Learning where we have come and seeing where we need to go.
The first pride celebration was on June 28th, 1969. But it wasn’t a march filled with rainbow, gay, lesbian, transgender, bisexual, pansexual, asexual, demisexual, flags and other merch. There were no tables set up where people could learn, acquire materials, or purchase things from a thrift shop in the gayborhood of Philadelphia, for example. In fact, it was anything but a march or a celebration.
That begs the question then, what was the first pride? The first pride began as a riot against the police who were raiding The Stonewall Inn – a National Monument now – on Christopher Street in New York City. The first pride is known as The Stonewall Riots or Stonewall Uprising. It was violent. The police were raiding that bar because it was a well known gay bar in Greenwich Village and sodomy or homosexuality was then illegal in New York City. In fact, the New York State Liquor board shut down establishments that were selling alcohol to gay or otherwise queer identifying individuals. While this ruling was reversed in 1966, sodomy or homosexuality was still illegal through the mid 1980s in New York City.
What’s important to note about gay and lesbian bars – like The Stonewall Inn – in New York City in the 50s and 60s is they were owned and operated by the Mafia who, “who paid corruptible police officers to look the other way” so gay, transgender, and lesbian people could congregate without threat of arrest. However, it didn’t always work. It certainly didn’t work in the case of The Stonewall Inn. The NYPD raided the bar because of sodomy occurring there and due to the bar not having a liquor license. That bar was raided many times over the course of that week and it came to a head when police arrested a woman who was dressed in masculine garb.
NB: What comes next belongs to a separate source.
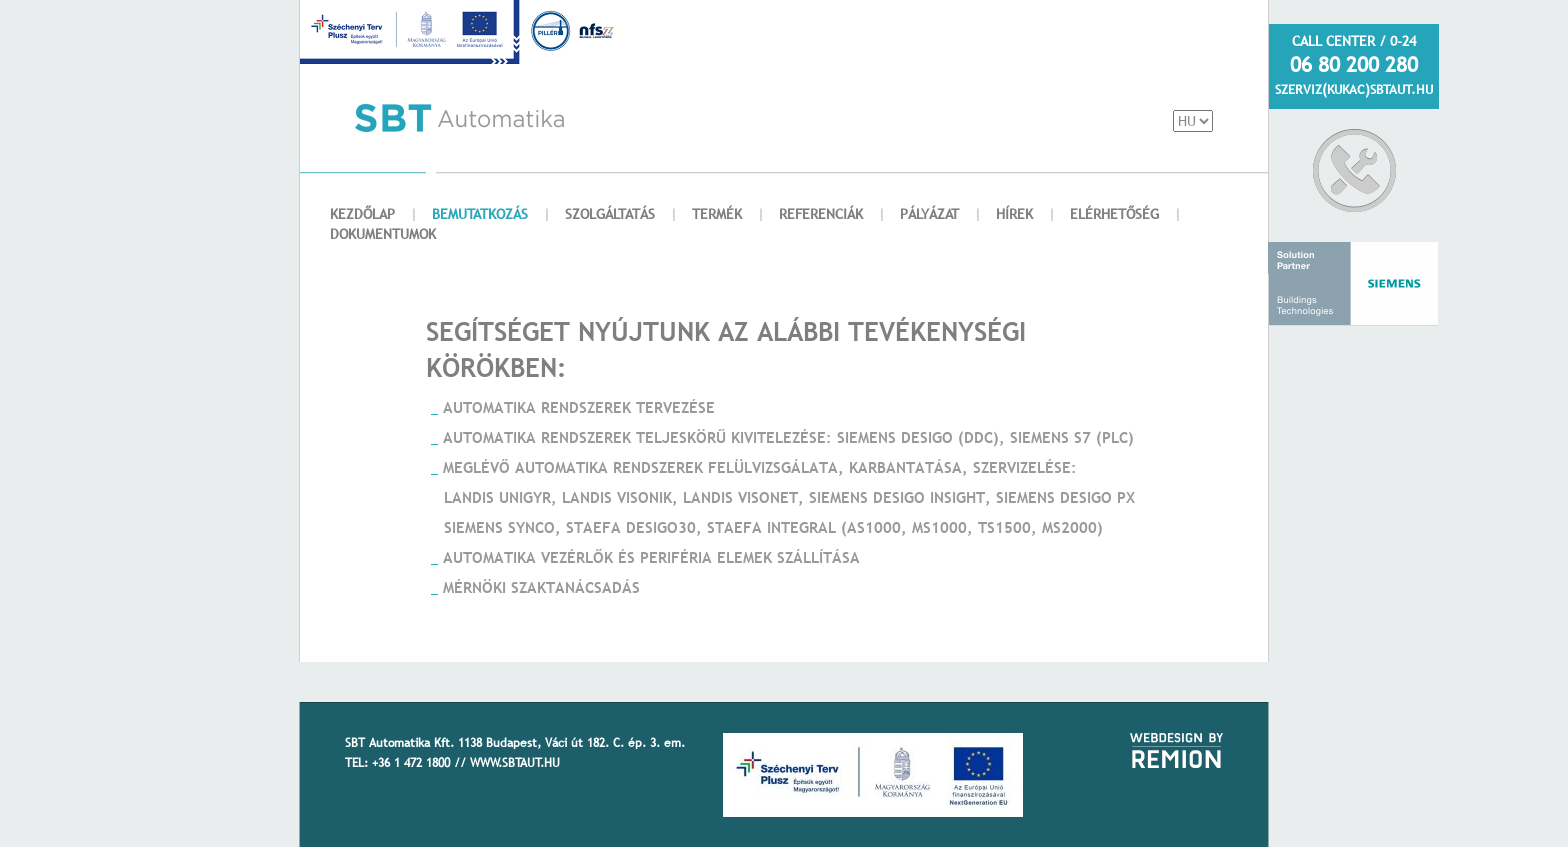 This screenshot has width=1568, height=847. Describe the element at coordinates (929, 214) in the screenshot. I see `PÁLYÁZAT` at that location.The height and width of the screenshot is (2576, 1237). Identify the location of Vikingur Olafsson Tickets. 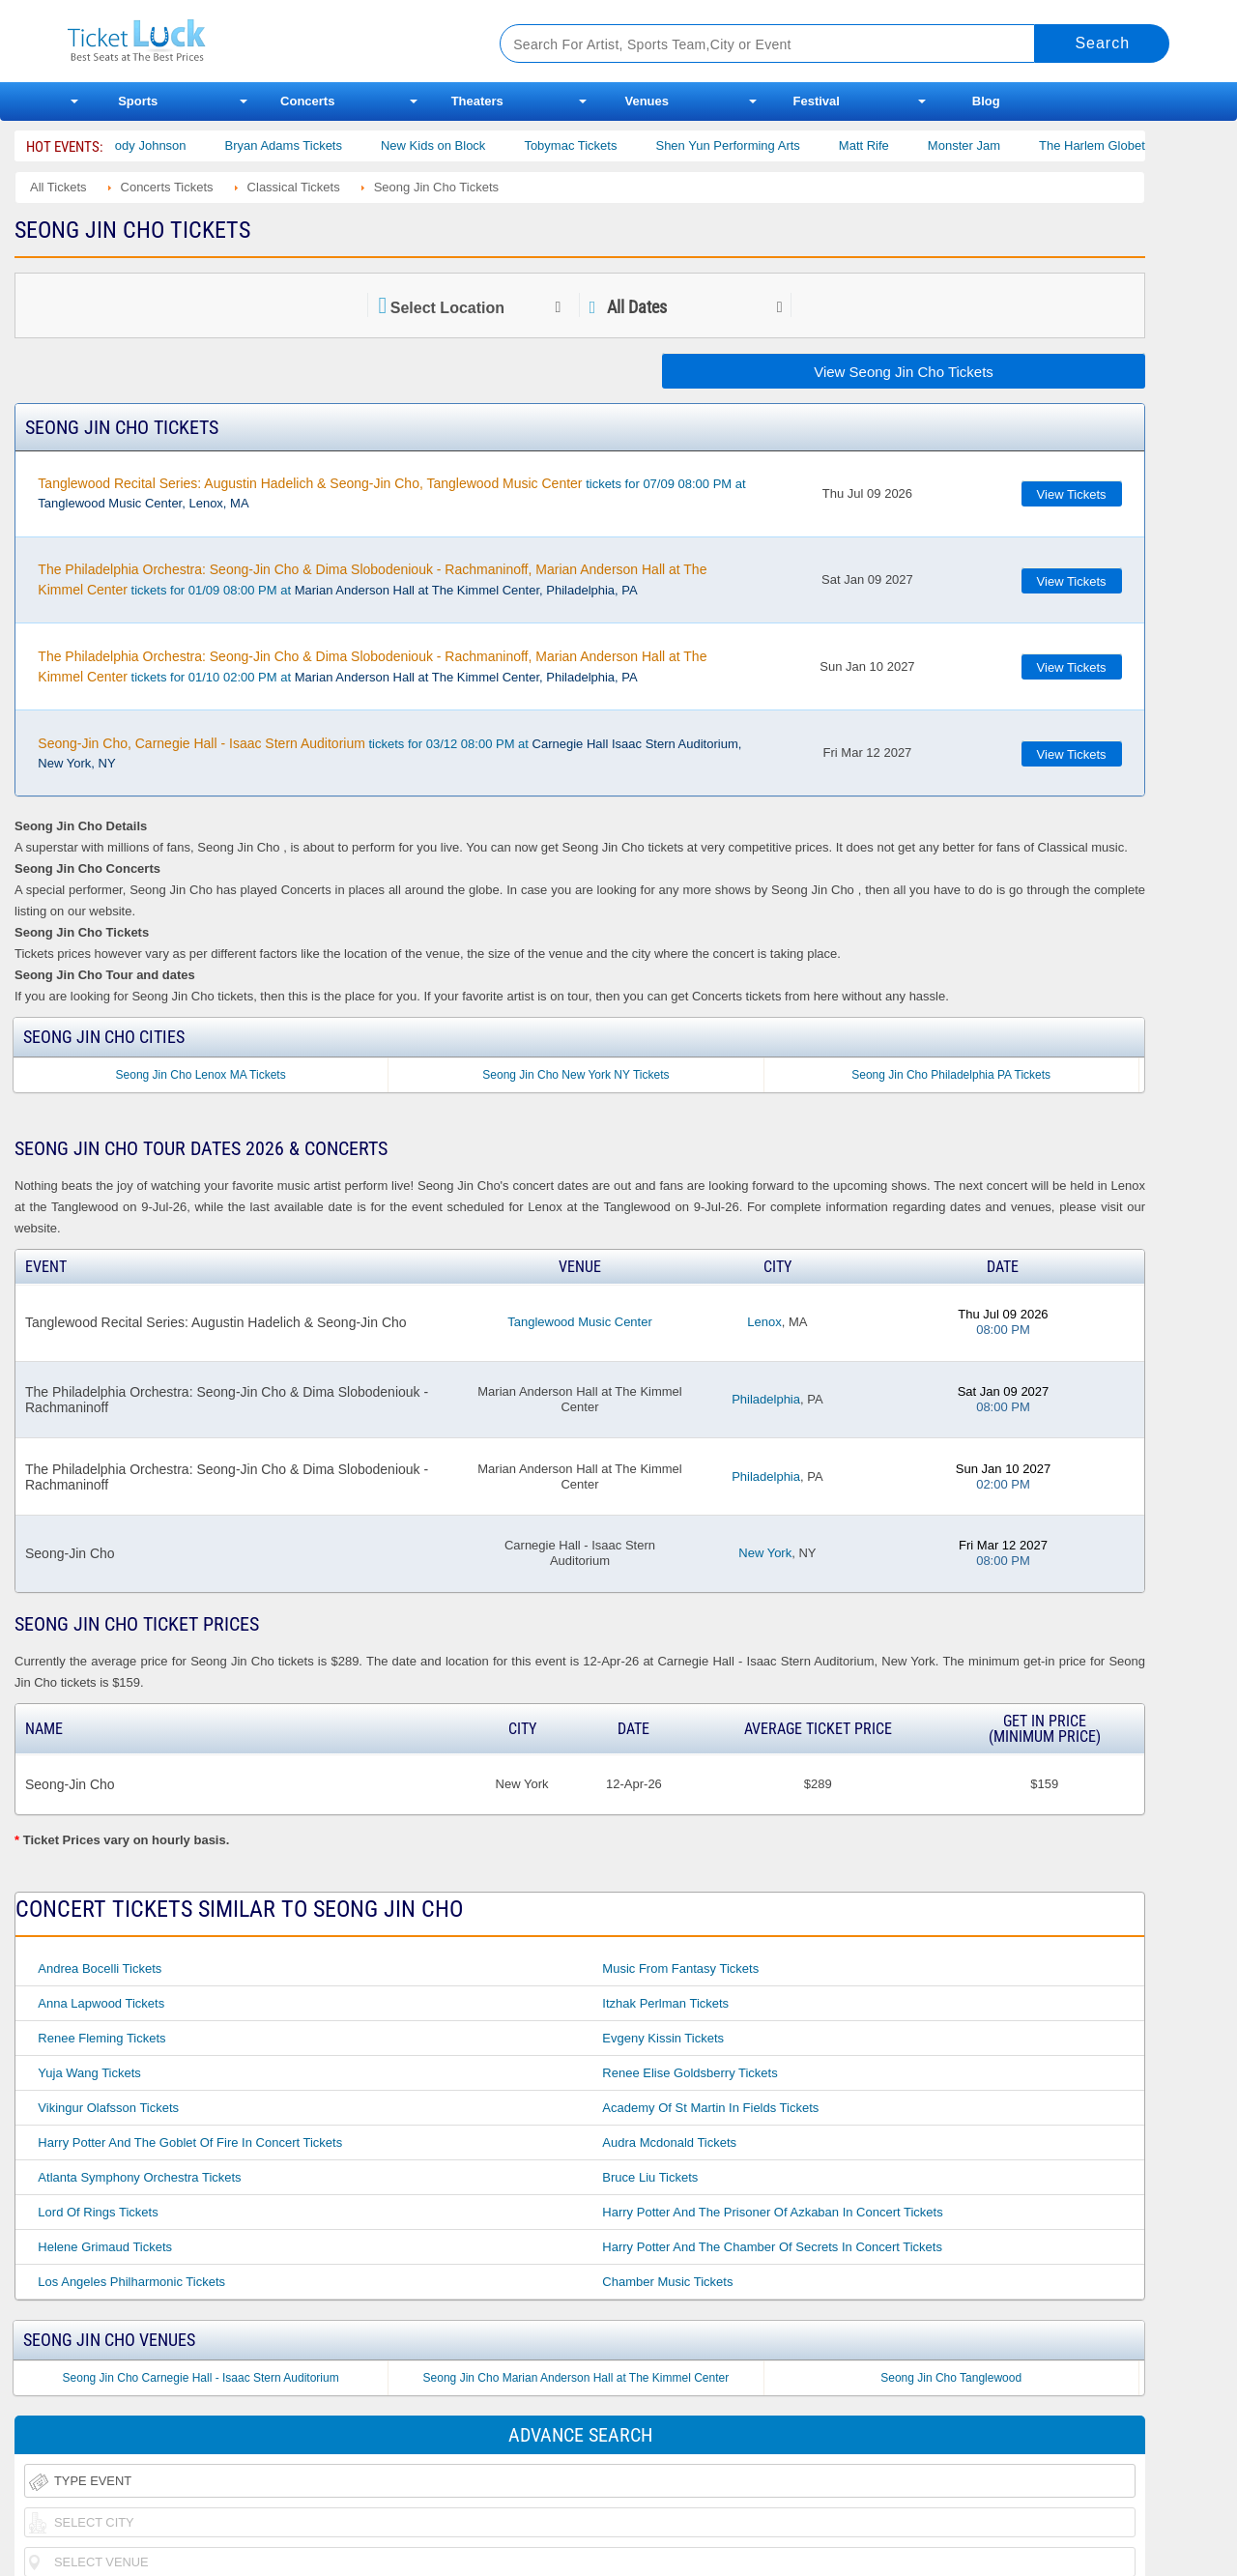
(108, 2107).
This caused transgender women to throw bottles and bricks at the cops who were outright violating them and assaulting their right to be as they are. This riot lasted several days and as people locally heard about the riot, more people began to stand with the transgender black, Hispanic, and queer women who threw the first brick and bottle like Sylvia Rivera, Marsha P. “Pay it No Mind” Johnson, and others. They rioted for so long that they actually forced the cops to barricade themselves within The Stonewall Inn for protection from the people rioting all because they wanted to exist as they are and have the cops let them enjoy each other’s company in peace at one of the only places they felt was safe for them to do so.
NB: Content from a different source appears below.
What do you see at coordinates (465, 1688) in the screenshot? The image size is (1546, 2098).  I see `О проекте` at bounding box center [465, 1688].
Despite the striking down of many states sodomy laws in the 70s, 80s etc., and some states banning conversion therapy, there are still many laws on the books that make it unsafe for LGBTQIAP+ people to be who they are in numerous environments in state after state. In 2022 it is illegal to practice sodomy in the following states: Alabama, Florida, Georgia, Idaho, Kansas, Kentucky, Louisiana, Maryland, Massachusetts, Michigan, Minnesota, Mississippi, North Carolina. I.e. in those states you can be arrested for kissing a member of the same sex or more. In 2022 it is still legal to claim the Gay Panic or Trans Panic defense when a person discovers that someone is LGBTQIAP+ in 34 states. Up until June 15th 2020, a Supreme Court ruled that workers can no longer be fired for being a part of the community, but that doesn’t mean that their decision can’t be overturned in the future. Meaning, LGBTQIAP+ people could one day still be fired for being in the community. Moreover, 22 states have no bans in place on conversion therapy, which is a harmful practice that leads those in “therapy” to enact self harm upon themselves. There are also laws that ban doctors from performing surgery or prescribing HRT to transgender individuals and even states that have banned discussion of sexual orientation and gender identity along with states that ban parents from affirming their trans children. For more information on laws affecting the LGBTQIAP+ community, click here.
For many, hiding in the shadows of a heteronormative culture and behind laws that forbid queer individuals to simply exist, the month of June is a difficult time. For the others, who can show a brave face and walk the streets with a colorful flag wrapped around them, this is a joyous time. However, this is a time to reflect. We must look to the history of the LGBTQIA+ community and why June is a month for remembrance and overcoming grief, instead of just a time for celebration. Everyone who is part of this great community must pause for a moment and remember where we all came from and how far we need to still go. This allows for growth, change, and most importantly, finishing the fight that those courageous people did before us and continue to.